(Document layout detection data)
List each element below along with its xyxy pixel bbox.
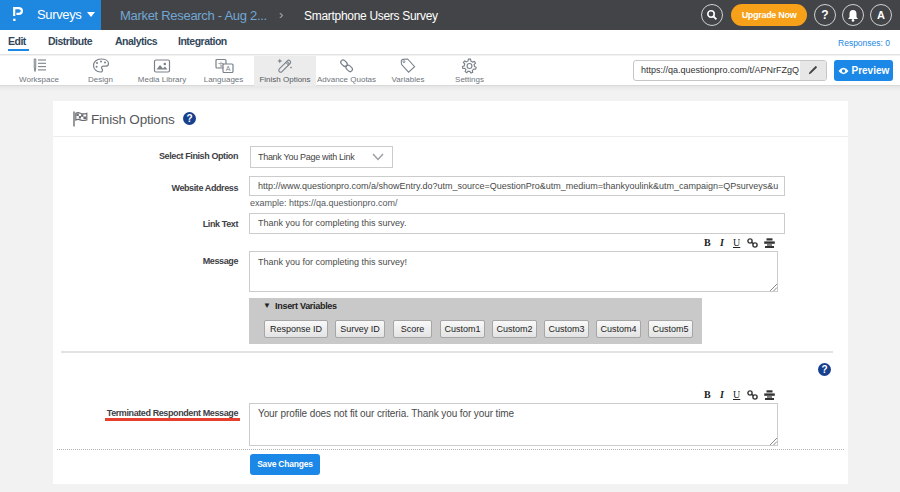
svg-text:A: A bbox=[225, 65, 230, 72]
svg-text:文: 文 bbox=[218, 61, 225, 68]
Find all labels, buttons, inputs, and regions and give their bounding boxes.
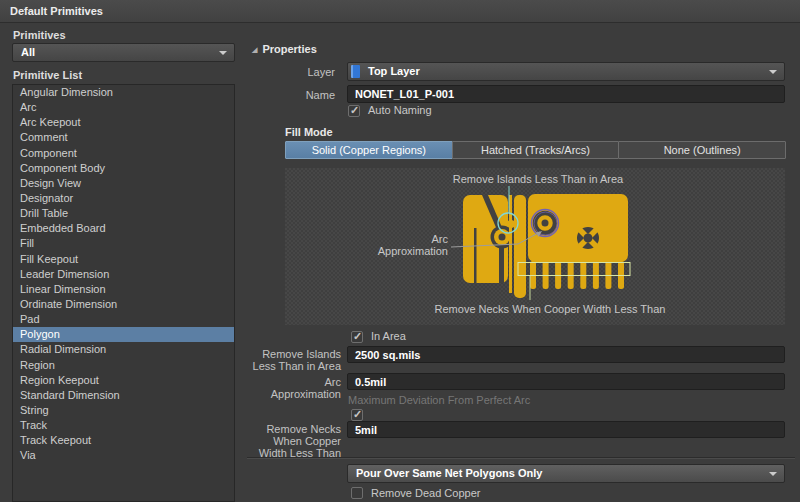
properties-section-header[interactable]: ◢Properties	[252, 43, 317, 55]
annotation-remove-islands: Remove Islands Less Than in Area	[453, 173, 624, 185]
primitives-label: Primitives	[13, 29, 66, 41]
list-item[interactable]: Design View	[13, 176, 234, 191]
primitives-filter-dropdown[interactable]: All	[12, 43, 235, 62]
list-item[interactable]: Track	[13, 418, 234, 433]
primitive-list-label: Primitive List	[13, 69, 82, 81]
chevron-down-icon	[769, 472, 777, 476]
in-area-checkbox[interactable]	[351, 331, 363, 343]
list-item[interactable]: Embedded Board	[13, 221, 234, 236]
in-area-label: In Area	[371, 330, 406, 342]
collapse-triangle-icon: ◢	[252, 46, 257, 53]
name-label: Name	[250, 89, 335, 101]
list-item[interactable]: Ordinate Dimension	[13, 297, 234, 312]
pour-over-value: Pour Over Same Net Polygons Only	[356, 467, 542, 479]
remove-necks-label-line2: When Copper	[240, 435, 341, 447]
copper-region-left	[463, 195, 515, 283]
list-item[interactable]: Via	[13, 448, 234, 463]
remove-dead-copper-label: Remove Dead Copper	[371, 487, 480, 499]
arc-approximation-label-line2: Approximation	[240, 388, 341, 400]
remove-islands-label: Remove Islands Less Than in Area	[240, 348, 341, 372]
layer-value: Top Layer	[368, 65, 420, 77]
list-item[interactable]: Radial Dimension	[13, 342, 234, 357]
list-item[interactable]: Polygon	[13, 327, 234, 342]
list-item[interactable]: Track Keepout	[13, 433, 234, 448]
list-item[interactable]: Designator	[13, 191, 234, 206]
fill-mode-tabs: Solid (Copper Regions)Hatched (Tracks/Ar…	[285, 141, 785, 159]
list-item[interactable]: Component	[13, 146, 234, 161]
fill-mode-illustration: Remove Islands Less Than in Area Arc App…	[285, 168, 785, 325]
arc-approximation-hint: Maximum Deviation From Perfect Arc	[348, 394, 530, 406]
auto-naming-label: Auto Naming	[368, 104, 432, 116]
remove-necks-input[interactable]: 5mil	[347, 421, 785, 438]
fill-mode-header: Fill Mode	[285, 126, 333, 138]
section-divider	[247, 457, 795, 459]
copper-region-right	[528, 194, 628, 262]
list-item[interactable]: Region Keepout	[13, 373, 234, 388]
layer-label: Layer	[250, 66, 335, 78]
list-item[interactable]: Fill	[13, 236, 234, 251]
remove-necks-label-line1: Remove Necks	[240, 423, 341, 435]
list-item[interactable]: Leader Dimension	[13, 267, 234, 282]
arc-approximation-label: Arc Approximation	[240, 376, 341, 400]
annotation-arc-line2: Approximation	[378, 245, 448, 257]
remove-islands-label-line1: Remove Islands	[240, 348, 341, 360]
list-item[interactable]: Component Body	[13, 161, 234, 176]
list-item[interactable]: String	[13, 403, 234, 418]
layer-color-swatch	[351, 65, 360, 78]
name-input[interactable]: NONET_L01_P-001	[347, 85, 785, 103]
chevron-down-icon	[219, 51, 227, 55]
remove-necks-label: Remove Necks When Copper Width Less Than	[240, 423, 341, 459]
list-item[interactable]: Standard Dimension	[13, 388, 234, 403]
chevron-down-icon	[769, 70, 777, 74]
annotation-remove-necks: Remove Necks When Cooper Width Less Than	[435, 303, 666, 315]
list-item[interactable]: Drill Table	[13, 206, 234, 221]
default-primitives-dialog: Default Primitives Primitives All Primit…	[0, 0, 800, 502]
annotation-arc-line1: Arc	[432, 233, 449, 245]
primitives-filter-value: All	[21, 46, 35, 58]
copper-bar	[514, 195, 526, 298]
layer-dropdown[interactable]: Top Layer	[347, 62, 785, 81]
properties-header-label: Properties	[262, 43, 316, 55]
list-item[interactable]: Pad	[13, 312, 234, 327]
list-item[interactable]: Region	[13, 358, 234, 373]
tab-none-outlines[interactable]: None (Outlines)	[618, 141, 786, 159]
list-item[interactable]: Angular Dimension	[13, 85, 234, 100]
list-item[interactable]: Arc	[13, 100, 234, 115]
remove-dead-copper-checkbox[interactable]	[351, 487, 363, 499]
remove-islands-input[interactable]: 2500 sq.mils	[347, 346, 785, 363]
arc-approximation-input[interactable]: 0.5mil	[347, 373, 785, 390]
remove-islands-label-line2: Less Than in Area	[240, 360, 341, 372]
tab-solid-copper-regions[interactable]: Solid (Copper Regions)	[285, 141, 453, 159]
dialog-title: Default Primitives	[0, 0, 800, 23]
list-item[interactable]: Linear Dimension	[13, 282, 234, 297]
list-item[interactable]: Arc Keepout	[13, 115, 234, 130]
tab-hatched-tracks-arcs[interactable]: Hatched (Tracks/Arcs)	[452, 141, 620, 159]
pour-over-dropdown[interactable]: Pour Over Same Net Polygons Only	[347, 464, 785, 483]
remove-necks-checkbox[interactable]	[351, 409, 363, 421]
auto-naming-checkbox[interactable]	[348, 105, 360, 117]
primitive-list[interactable]: Angular DimensionArcArc KeepoutCommentCo…	[12, 84, 235, 502]
list-item[interactable]: Comment	[13, 130, 234, 145]
arc-approximation-label-line1: Arc	[240, 376, 341, 388]
list-item[interactable]: Fill Keepout	[13, 252, 234, 267]
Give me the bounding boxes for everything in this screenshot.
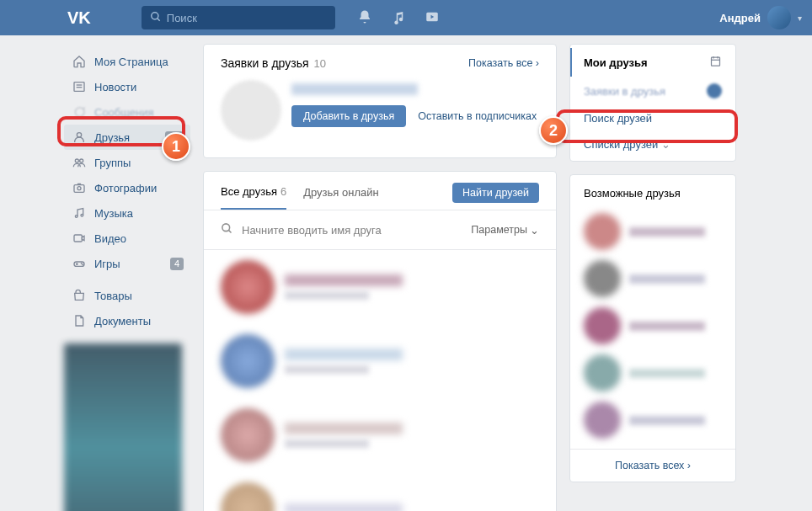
sidebar-item-label: Документы bbox=[94, 315, 151, 327]
sidebar-item-label: Группы bbox=[94, 157, 131, 169]
parameters-toggle[interactable]: Параметры ⌄ bbox=[471, 224, 539, 237]
search-icon bbox=[221, 222, 233, 237]
show-all-link[interactable]: Показать все › bbox=[468, 57, 539, 69]
possible-friend-item[interactable] bbox=[570, 302, 735, 349]
sidebar: Моя Страница Новости Сообщения Друзья 10… bbox=[64, 44, 190, 511]
possible-name-blurred bbox=[629, 274, 705, 284]
games-badge: 4 bbox=[170, 258, 184, 270]
possible-friend-item[interactable] bbox=[570, 397, 735, 444]
friend-avatar bbox=[221, 334, 275, 388]
possible-avatar bbox=[584, 213, 621, 250]
sidebar-item-news[interactable]: Новости bbox=[64, 74, 190, 99]
market-icon bbox=[71, 287, 88, 304]
possible-avatar bbox=[584, 402, 621, 439]
requests-title: Заявки в друзья bbox=[221, 56, 309, 70]
friend-avatar bbox=[221, 260, 275, 314]
chevron-down-icon: ▾ bbox=[798, 13, 802, 23]
rtab-search-friends[interactable]: Поиск друзей bbox=[570, 105, 735, 131]
sidebar-item-photos[interactable]: Фотографии bbox=[64, 175, 190, 200]
svg-point-19 bbox=[222, 224, 230, 232]
chevron-down-icon: ⌄ bbox=[661, 138, 670, 151]
sidebar-item-label: Новости bbox=[94, 81, 136, 93]
friends-icon bbox=[71, 129, 88, 146]
user-menu[interactable]: Андрей ▾ bbox=[719, 6, 802, 29]
possible-avatar bbox=[584, 307, 621, 344]
requests-header: Заявки в друзья 10 Показать все › bbox=[204, 45, 556, 80]
tab-friends-online[interactable]: Друзья онлайн bbox=[303, 183, 378, 209]
sidebar-item-label: Товары bbox=[94, 290, 132, 302]
svg-point-0 bbox=[152, 12, 158, 19]
friend-search-input[interactable] bbox=[242, 224, 471, 237]
sidebar-item-label: Видео bbox=[94, 232, 126, 245]
tab-all-friends[interactable]: Все друзья6 bbox=[221, 182, 286, 210]
rtab-friend-lists[interactable]: Списки друзей ⌄ bbox=[570, 131, 735, 157]
friend-row[interactable] bbox=[204, 250, 556, 324]
sidebar-item-video[interactable]: Видео bbox=[64, 226, 190, 251]
home-icon bbox=[71, 53, 88, 70]
svg-point-10 bbox=[77, 187, 81, 190]
music-icon[interactable] bbox=[391, 9, 406, 27]
tabs-row: Все друзья6 Друзья онлайн Найти друзей bbox=[204, 172, 556, 210]
sidebar-item-label: Друзья bbox=[94, 131, 130, 144]
svg-point-6 bbox=[77, 133, 81, 137]
global-search-input[interactable] bbox=[167, 12, 327, 24]
sidebar-item-label: Фотографии bbox=[94, 182, 157, 194]
svg-point-7 bbox=[75, 159, 78, 162]
avatar bbox=[767, 6, 791, 29]
requests-count-badge bbox=[707, 83, 722, 98]
add-friend-button[interactable]: Добавить в друзья bbox=[291, 105, 406, 127]
possible-friend-item[interactable] bbox=[570, 208, 735, 255]
possible-friends-title: Возможные друзья bbox=[570, 175, 735, 208]
sidebar-promo[interactable] bbox=[64, 343, 182, 511]
friend-name-blurred bbox=[285, 423, 403, 434]
sidebar-item-market[interactable]: Товары bbox=[64, 283, 190, 308]
right-column: Мои друзья Заявки в друзья Поиск друзей … bbox=[569, 44, 736, 511]
possible-friend-item[interactable] bbox=[570, 255, 735, 302]
friend-sub-blurred bbox=[285, 365, 369, 374]
friend-row[interactable] bbox=[204, 324, 556, 398]
svg-rect-9 bbox=[74, 185, 84, 193]
friend-row[interactable] bbox=[204, 472, 556, 511]
search-icon bbox=[150, 11, 162, 25]
sidebar-item-docs[interactable]: Документы bbox=[64, 308, 190, 333]
find-friends-button[interactable]: Найти друзей bbox=[452, 183, 539, 203]
svg-point-11 bbox=[75, 216, 77, 218]
svg-point-12 bbox=[81, 214, 83, 216]
sidebar-item-music[interactable]: Музыка bbox=[64, 200, 190, 226]
show-all-possible-link[interactable]: Показать всех › bbox=[570, 449, 735, 482]
music-icon bbox=[71, 205, 88, 221]
keep-subscriber-link[interactable]: Оставить в подписчиках bbox=[418, 110, 537, 122]
logo[interactable]: VK bbox=[67, 8, 91, 28]
friend-row[interactable] bbox=[204, 398, 556, 472]
sidebar-item-label: Сообщения bbox=[94, 106, 154, 119]
annotation-badge-2: 2 bbox=[539, 116, 568, 145]
friend-search-row: Параметры ⌄ bbox=[204, 210, 556, 250]
request-avatar[interactable] bbox=[221, 80, 281, 141]
notifications-icon[interactable] bbox=[357, 9, 372, 27]
sidebar-item-games[interactable]: Игры 4 bbox=[64, 251, 190, 276]
friend-sub-blurred bbox=[285, 291, 369, 300]
games-icon bbox=[71, 255, 88, 272]
request-name-blurred bbox=[291, 83, 418, 95]
possible-name-blurred bbox=[629, 322, 705, 331]
docs-icon bbox=[71, 312, 88, 329]
friend-avatar bbox=[221, 482, 275, 511]
friend-avatar bbox=[221, 408, 275, 462]
camera-icon bbox=[71, 179, 88, 196]
friends-list-card: Все друзья6 Друзья онлайн Найти друзей П… bbox=[203, 171, 557, 511]
video-play-icon[interactable] bbox=[425, 9, 440, 27]
global-search[interactable] bbox=[142, 6, 335, 29]
groups-icon bbox=[71, 154, 88, 171]
news-icon bbox=[71, 78, 88, 95]
friend-sub-blurred bbox=[285, 439, 369, 448]
sidebar-item-messages[interactable]: Сообщения bbox=[64, 99, 190, 125]
rtab-my-friends[interactable]: Мои друзья bbox=[570, 48, 735, 77]
friend-name-blurred bbox=[285, 503, 403, 511]
svg-line-1 bbox=[158, 18, 160, 20]
right-tabs: Мои друзья Заявки в друзья Поиск друзей … bbox=[569, 44, 736, 162]
friend-requests-card: Заявки в друзья 10 Показать все › Добави… bbox=[203, 44, 557, 158]
possible-friend-item[interactable] bbox=[570, 349, 735, 397]
sidebar-item-profile[interactable]: Моя Страница bbox=[64, 49, 190, 74]
rtab-requests[interactable]: Заявки в друзья bbox=[570, 77, 735, 105]
svg-rect-21 bbox=[712, 57, 720, 66]
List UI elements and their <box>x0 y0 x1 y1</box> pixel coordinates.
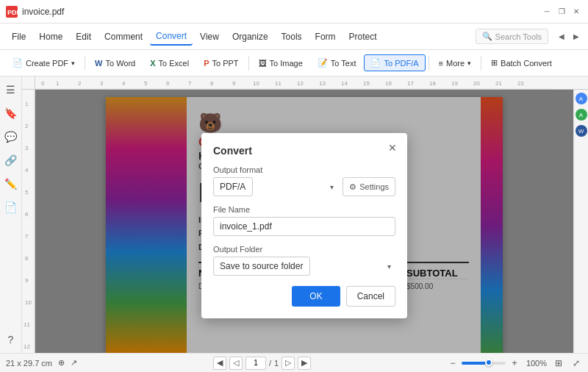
file-name-label: File Name <box>213 205 395 214</box>
output-folder-select-wrapper: Save to source folder <box>213 257 395 276</box>
output-format-select[interactable]: PDF/A <box>213 177 253 196</box>
ruler-corner <box>22 76 35 90</box>
menu-protect[interactable]: Protect <box>343 29 383 45</box>
svg-text:3: 3 <box>25 145 29 151</box>
ok-button[interactable]: OK <box>292 286 340 307</box>
page-total: 1 <box>274 359 279 368</box>
svg-text:7: 7 <box>25 233 29 240</box>
prev-page-button[interactable]: ◀ <box>213 357 226 370</box>
menu-file[interactable]: File <box>6 29 32 45</box>
sidebar-icon-bookmark[interactable]: 🔖 <box>4 106 18 121</box>
fullscreen-button[interactable]: ⤢ <box>570 357 582 369</box>
menu-organize[interactable]: Organize <box>226 29 274 45</box>
ppt-icon: P <box>204 59 209 68</box>
word-icon: W <box>95 59 102 68</box>
svg-text:14: 14 <box>341 80 348 87</box>
svg-text:10: 10 <box>253 80 259 87</box>
menu-home[interactable]: Home <box>33 29 68 45</box>
menu-tools[interactable]: Tools <box>276 29 308 45</box>
sidebar-icon-signature[interactable]: ✏️ <box>4 176 18 191</box>
divider-3 <box>429 56 429 71</box>
close-button[interactable]: ✕ <box>570 6 582 18</box>
last-page-button[interactable]: ▷ <box>282 357 295 370</box>
menu-view[interactable]: View <box>194 29 225 45</box>
ruler-horizontal-container: 0 1 2 3 4 5 6 7 8 9 10 11 12 13 <box>22 76 588 90</box>
svg-text:5: 5 <box>144 80 148 87</box>
status-icon-2: ↗ <box>71 358 77 368</box>
dropdown-icon: ▾ <box>71 60 75 67</box>
page-number-input[interactable] <box>245 357 266 370</box>
svg-text:2: 2 <box>78 80 82 87</box>
to-excel-button[interactable]: X To Excel <box>143 55 196 71</box>
zoom-out-button[interactable]: − <box>447 357 459 369</box>
image-icon: 🖼 <box>259 59 267 68</box>
more-button[interactable]: ≡ More ▾ <box>432 55 478 71</box>
svg-text:4: 4 <box>25 167 29 174</box>
search-placeholder: Search Tools <box>495 32 542 41</box>
dialog-overlay: Convert ✕ Output format PDF/A <box>106 97 503 353</box>
cancel-button[interactable]: Cancel <box>346 286 395 307</box>
search-tools[interactable]: 🔍 Search Tools <box>476 29 548 44</box>
settings-icon: ⚙ <box>349 182 356 192</box>
next-page-button[interactable]: ▶ <box>298 357 311 370</box>
sidebar-icon-link[interactable]: 🔗 <box>4 153 18 168</box>
batch-icon: ⊞ <box>491 58 498 68</box>
divider-2 <box>248 56 249 71</box>
sidebar-icon-comment[interactable]: 💬 <box>4 129 18 144</box>
settings-label: Settings <box>359 182 389 191</box>
output-folder-label: Output Folder <box>213 245 395 254</box>
menu-comment[interactable]: Comment <box>98 29 148 45</box>
svg-text:9: 9 <box>25 277 29 284</box>
status-icon-1: ⊕ <box>58 358 65 368</box>
svg-text:15: 15 <box>363 80 370 87</box>
more-icon: ≡ <box>439 59 443 68</box>
create-pdf-button[interactable]: 📄 Create PDF ▾ <box>6 54 82 71</box>
file-name-input[interactable] <box>213 217 395 236</box>
svg-text:1: 1 <box>25 101 29 107</box>
page-separator: / <box>269 359 271 368</box>
menu-convert[interactable]: Convert <box>150 28 193 46</box>
more-dropdown-icon: ▾ <box>467 60 471 67</box>
sidebar-icon-layers[interactable]: 📄 <box>4 200 18 215</box>
output-folder-select[interactable]: Save to source folder <box>213 257 310 276</box>
to-image-button[interactable]: 🖼 To Image <box>252 55 309 71</box>
to-pdfa-button[interactable]: 📄 To PDF/A <box>364 54 425 71</box>
dialog-close-button[interactable]: ✕ <box>385 140 400 155</box>
nav-forward-button[interactable]: ▶ <box>570 31 582 43</box>
sidebar-icon-menu[interactable]: ☰ <box>4 82 18 97</box>
pdf-page-area: 🐻 COLORFUL HELMETS COMPANY Invoice Invoi… <box>35 90 573 353</box>
pdf-viewer: 0 1 2 3 4 5 6 7 8 9 10 11 12 13 <box>22 76 588 353</box>
dialog-title: Convert <box>213 145 395 157</box>
text-icon: 📝 <box>318 58 328 68</box>
zoom-slider[interactable] <box>462 362 506 365</box>
excel-icon: X <box>150 59 155 68</box>
page-nav-controls: ◀ ◁ / 1 ▷ ▶ <box>213 357 311 370</box>
pdf-page: 🐻 COLORFUL HELMETS COMPANY Invoice Invoi… <box>106 97 503 353</box>
restore-button[interactable]: ❐ <box>556 6 567 18</box>
menu-form[interactable]: Form <box>309 29 342 45</box>
menu-edit[interactable]: Edit <box>70 29 97 45</box>
sidebar-icon-help[interactable]: ? <box>4 332 18 347</box>
app-icon: PDF <box>6 6 18 18</box>
to-text-button[interactable]: 📝 To Text <box>311 54 363 71</box>
right-tool-2[interactable]: A <box>576 109 587 121</box>
right-tool-1[interactable]: A <box>576 93 587 104</box>
svg-text:8: 8 <box>210 80 214 87</box>
fit-page-button[interactable]: ⊞ <box>553 357 564 369</box>
dimensions-label: 21 x 29.7 cm <box>6 359 52 368</box>
zoom-slider-thumb[interactable] <box>485 359 492 366</box>
minimize-button[interactable]: ─ <box>541 6 553 18</box>
to-ppt-button[interactable]: P To PPT <box>197 55 245 71</box>
first-page-button[interactable]: ◁ <box>229 357 243 370</box>
nav-back-button[interactable]: ◀ <box>556 31 567 43</box>
to-word-button[interactable]: W To Word <box>88 55 142 71</box>
settings-button[interactable]: ⚙ Settings <box>343 177 395 196</box>
svg-text:3: 3 <box>100 80 104 87</box>
svg-text:4: 4 <box>122 80 126 87</box>
pdf-body: 1 2 3 4 5 6 7 8 9 10 11 12 <box>22 90 588 353</box>
zoom-level: 100% <box>523 359 547 368</box>
batch-convert-button[interactable]: ⊞ Batch Convert <box>484 54 559 71</box>
dialog-actions: OK Cancel <box>213 286 395 307</box>
right-tool-3[interactable]: W <box>576 125 587 137</box>
zoom-in-button[interactable]: + <box>509 357 520 369</box>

→ **What to work on**
Scan the lines above for the word "market". Return each one that has it.

→ **Result for this task**
market-icon bbox=[71, 287, 88, 304]
sidebar-item-market[interactable]: Товары bbox=[64, 283, 190, 308]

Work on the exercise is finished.